The telephone rang at three in the morning—the time indicated by the green numbers on the travel clock glowing in the darkness—waking me from a hot, heavy sleep. I put out my hand, feeling for the phone, finding nothing, until my fingers touched a switch and I turned on the lamp. I didn’t know where I was, or what the transparent veils floating above my head were, or the winged demons threatening me from the painted ceiling. I was aware of moist sheets stuck to my skin and a sweet scent I couldn’t identify. The telephone kept ringing, and with every jangle my apprehension grew; it had to be something calamitous to justify the urgency of calling at that hour. Someone died, I said aloud. Be calm, be calm, I told myself. It couldn’t be Nico. I had already lost a daughter and according to the law of probability I would not lose another child in my lifetime. And it wasn’t my mother, she’s immortal. Maybe there was news about Jennifer. Had she been found? The continued ringing guided me to the far end of the room, where I discovered an antiquated telephone sitting between two porcelain elephants. From the other side of the world, with the clarity of an omen, came the unmistakable voice of Celia. I couldn’t find the strength to ask her what had happened.

“It seems that I’m bisexual,” she announced in a quavering voice.

“What is it?” Willie asked, dazed with sleep.

“Nothing. It’s Celia. She says she’s bisexual.”

“Oh!” My husband snorted and fell back to sleep.

I suppose that Celia called to ask me for help, but I could think of nothing magical that would help at that moment. I begged my daughter-in-law not to rush and do anything desperate, since we are all more or less bisexual and if she had waited twenty-nine years to discover that, she could wait until we returned to California. A matter as important as this should be discussed within the family. I cursed the distance that prevented me from seeing the expression on her face.

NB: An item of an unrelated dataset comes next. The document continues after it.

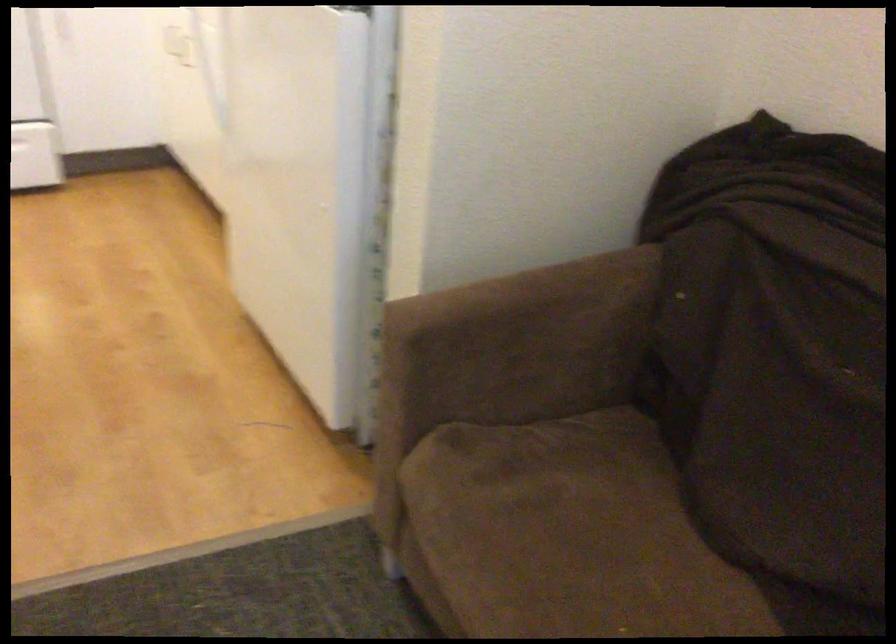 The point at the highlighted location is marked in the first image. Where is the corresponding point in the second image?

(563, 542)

I promised that we would come back as quickly as possible, although at three in the morning there wasn’t much we could do to change our airline tickets, a process that even by day was complicated in India. The call had killed any chance of sleeping, and I did not go back to the veil-draped bed. Neither did I dare wake Tabra, who was in a different room on the same floor.

I went out on the balcony and waited for morning in a polychrome wood swing with topaz-colored silk cushions. A climbing jasmine and a tree with large white flowers were releasing that courtesan’s fragrance I had noted in our room. Celia’s news had produced a rare lucidity. It was as if I could see my family from above, floating overhead. “This daughter-in-law of ours never fails to surprise me,” I murmured. In Celia’s case, the word bisexual could have several connotations, but none would be without pain to my people. Hmmm. Without thinking, I wrote my. . . . That’s how I feel about all of them; they all belong to me: Willie, my son, my daughter-in-law, my grandchildren, my parents, and even my stepchildren, with whom I lived from skirmish to skirmish . . . they’re all mine. It had been an effort to bring them together, and I was prepared to defend that small community against the vagaries of fate and bad luck. Celia was an uncontainable force of nature; no one had any influence over her. I didn’t ask myself twice whom she had fallen for, the answer was obvious to me. “Help us, Paula, this is no joke,” I begged you, but I don’t know whether you heard me.